From the men's section I hear one of the Hasids, his prayer warbling high above the muted voices, and one of the women next to me, her hands covering her eyes, cries out in response. I back away, as I see the other women have done, keeping the wall in sight as if suspicious or afraid. I've said no prayer, not even to myself; I've written no plea to the shekinah who resides within the stones.

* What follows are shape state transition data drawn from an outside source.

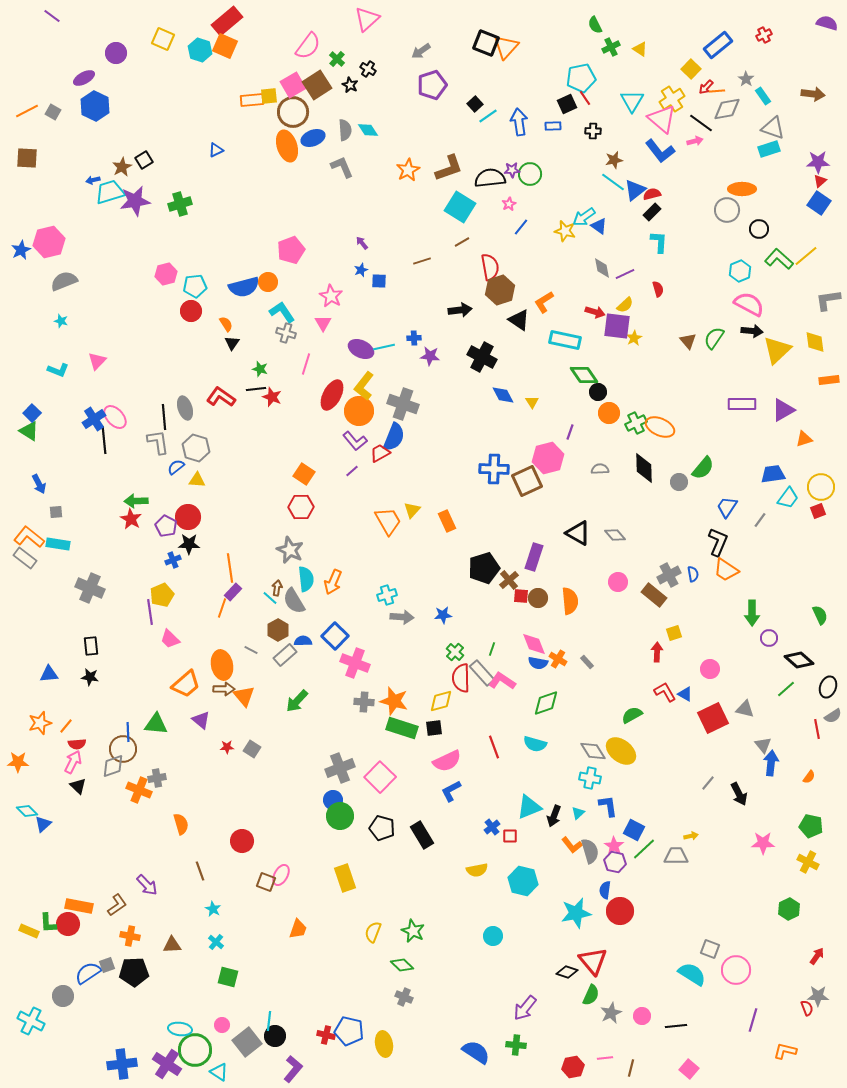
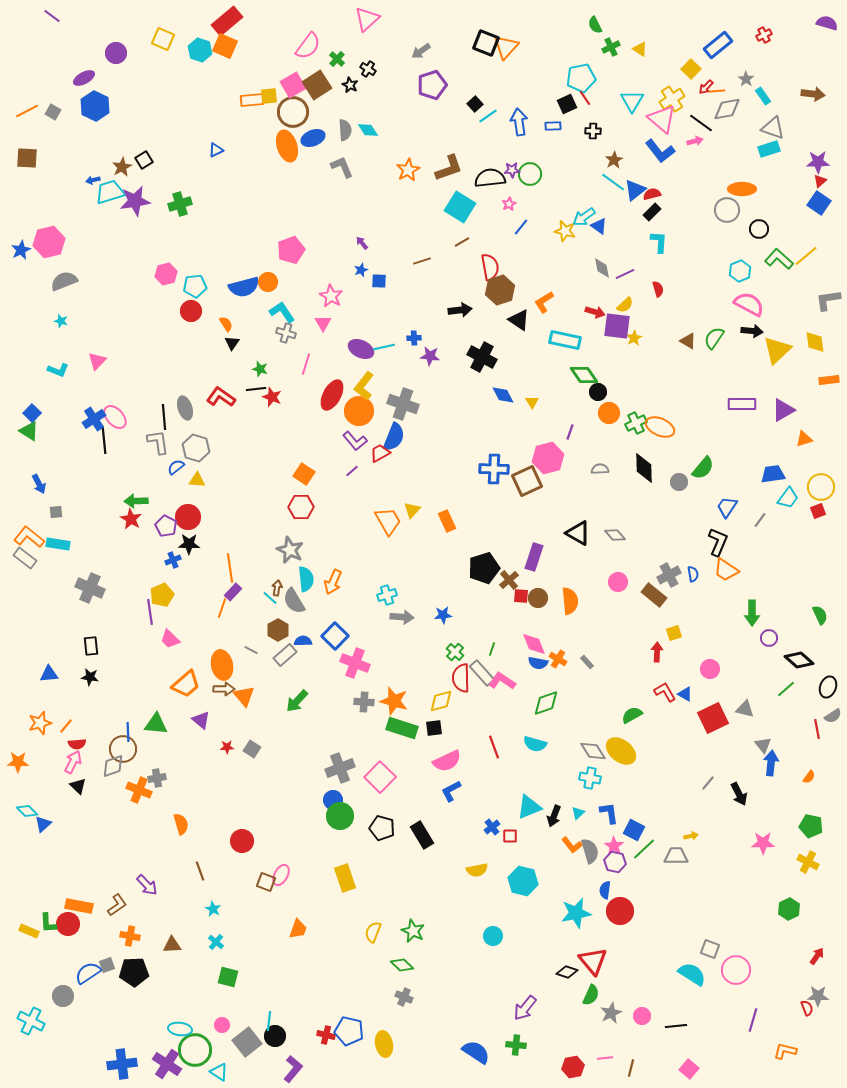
brown star at (614, 160): rotated 18 degrees counterclockwise
brown triangle at (688, 341): rotated 18 degrees counterclockwise
blue L-shape at (608, 806): moved 1 px right, 7 px down
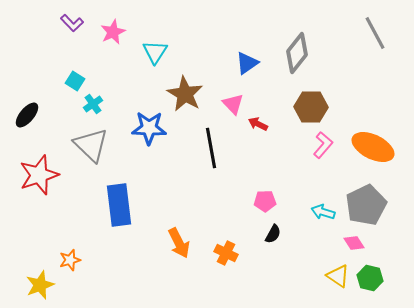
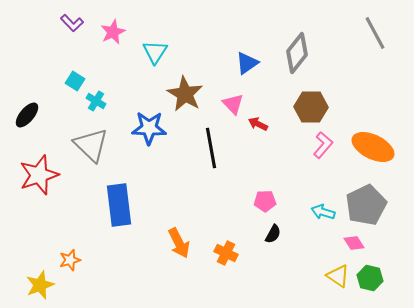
cyan cross: moved 3 px right, 3 px up; rotated 24 degrees counterclockwise
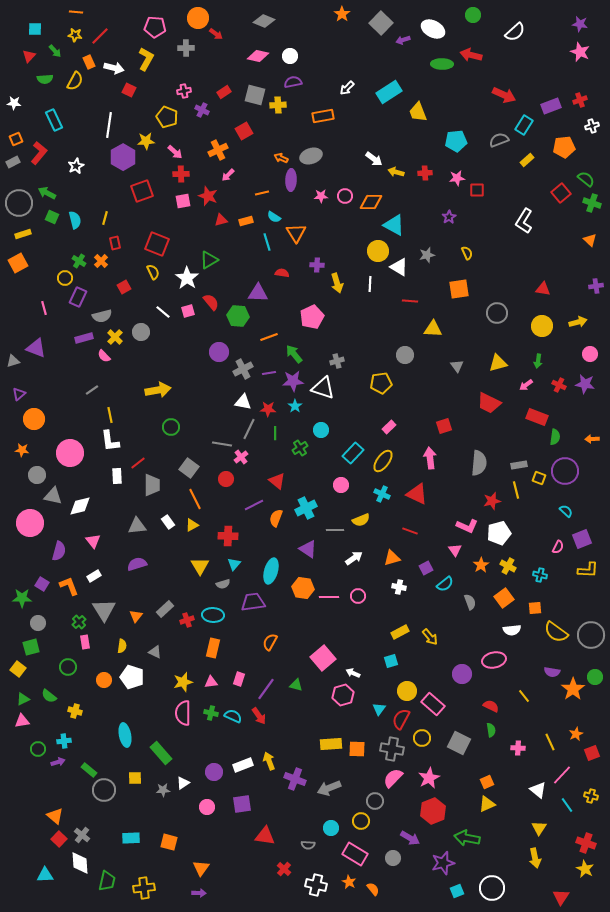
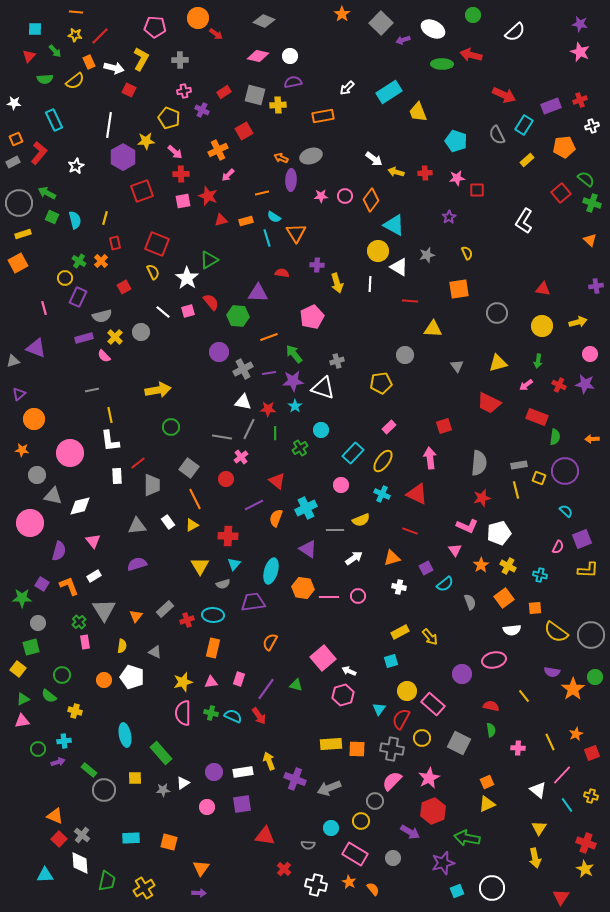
gray cross at (186, 48): moved 6 px left, 12 px down
yellow L-shape at (146, 59): moved 5 px left
yellow semicircle at (75, 81): rotated 24 degrees clockwise
yellow pentagon at (167, 117): moved 2 px right, 1 px down
gray semicircle at (499, 140): moved 2 px left, 5 px up; rotated 96 degrees counterclockwise
cyan pentagon at (456, 141): rotated 25 degrees clockwise
orange diamond at (371, 202): moved 2 px up; rotated 55 degrees counterclockwise
cyan line at (267, 242): moved 4 px up
gray line at (92, 390): rotated 24 degrees clockwise
gray line at (222, 444): moved 7 px up
red star at (492, 501): moved 10 px left, 3 px up
green circle at (68, 667): moved 6 px left, 8 px down
white arrow at (353, 673): moved 4 px left, 2 px up
red semicircle at (491, 706): rotated 14 degrees counterclockwise
white rectangle at (243, 765): moved 7 px down; rotated 12 degrees clockwise
pink semicircle at (393, 778): moved 1 px left, 3 px down
orange triangle at (55, 816): rotated 18 degrees counterclockwise
purple arrow at (410, 838): moved 6 px up
yellow cross at (144, 888): rotated 25 degrees counterclockwise
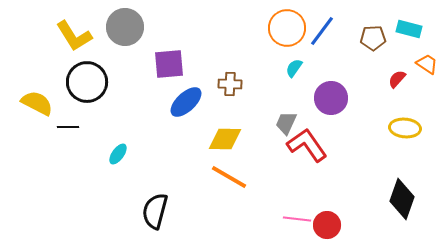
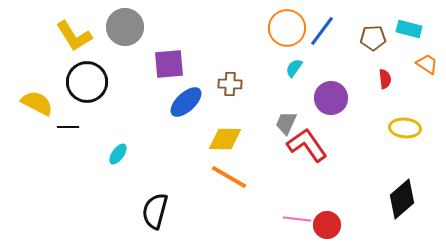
red semicircle: moved 12 px left; rotated 132 degrees clockwise
black diamond: rotated 30 degrees clockwise
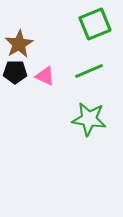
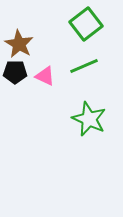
green square: moved 9 px left; rotated 16 degrees counterclockwise
brown star: rotated 12 degrees counterclockwise
green line: moved 5 px left, 5 px up
green star: rotated 16 degrees clockwise
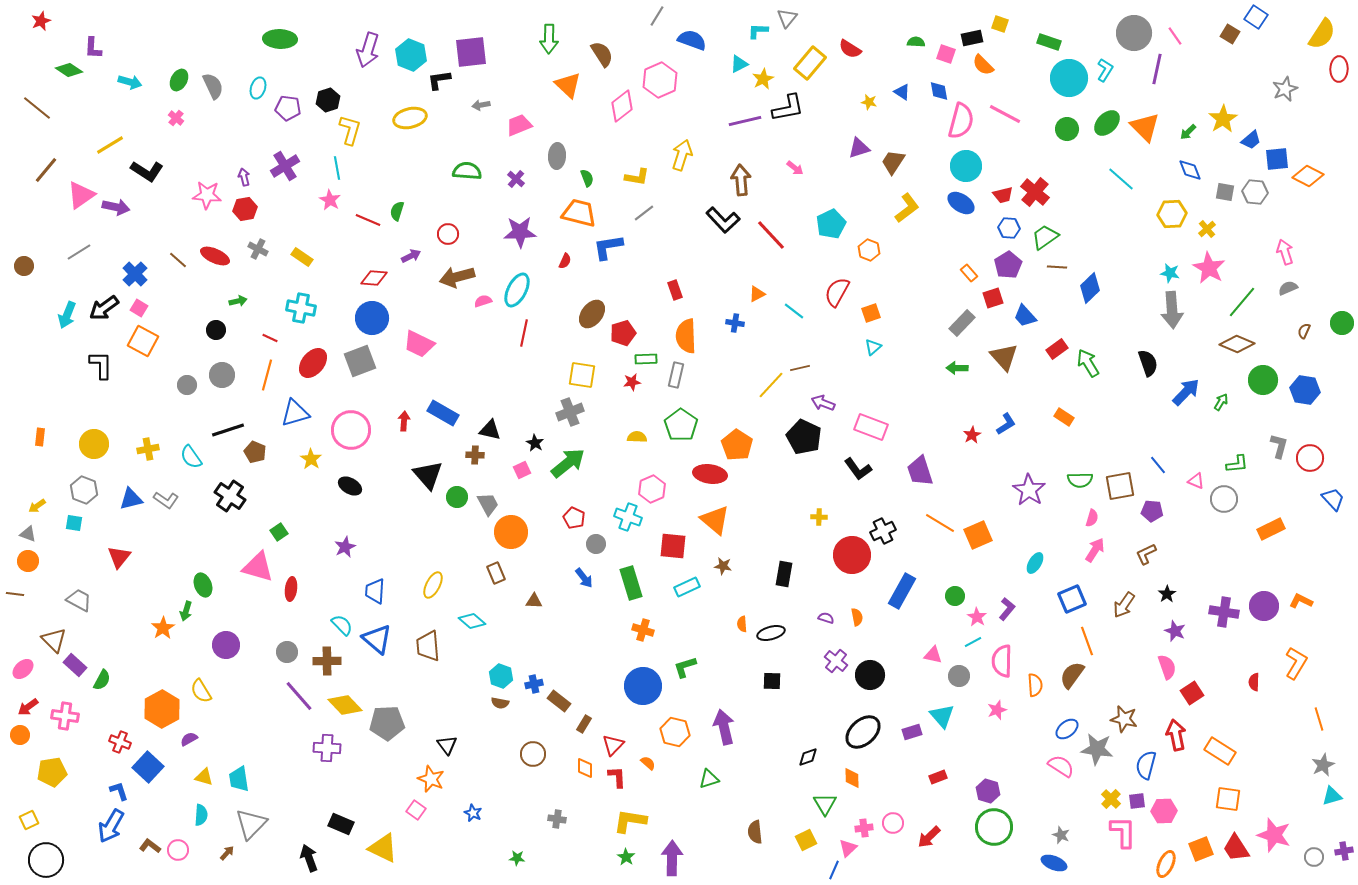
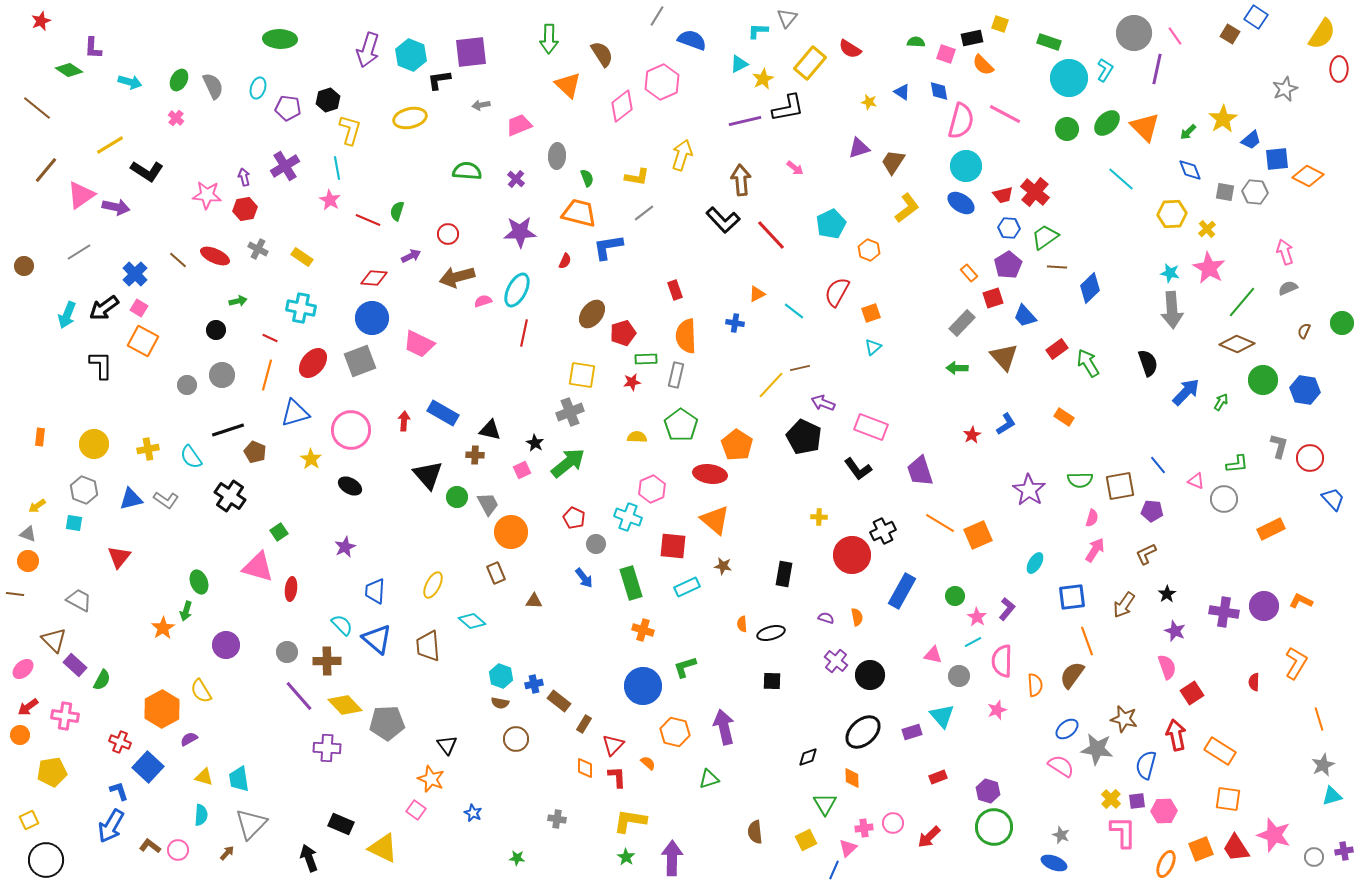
pink hexagon at (660, 80): moved 2 px right, 2 px down
green ellipse at (203, 585): moved 4 px left, 3 px up
blue square at (1072, 599): moved 2 px up; rotated 16 degrees clockwise
brown circle at (533, 754): moved 17 px left, 15 px up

But even as I shuffle in humiliation away from the wall, I know on my last day in Jerusalem I'll feel compelled to revisit the courtyard alone. I'll take my place, leaning forward to touch my forehead against the wall. I might hold both palms flat against the rock, and I'll smell moss and dust and the stone that still moulders beneath the earth. I'll smell the breath of millions of women before me. I'll smell the skin of the woman next to me, her lips moving, her eyes tightly closed. Prayer has an odor of devotion and righteousness, but here it's also the smell of milk and mothballs, scarves folded in a drawer, and seltzer for the grandchildren in big glass bottles next to the fridge. It's the sound of children fidgeting at the table as they listen to the stories over and over, chewing on matzoh and haroses. It's the sound of my mother dishing up the brisket, the roast chicken. I'll smell my grandmother, the powder behind her ears, and I'll hear my grandfather mumbling his prayer on the other side, a voice perilously close to song.

I don't know if I'll write anything down, commit my voice to a parchment scroll and leave it forever in one of the empty cracks. But I'll know how to pray. I'll turn my head slightly and press my ear to listen against the stone.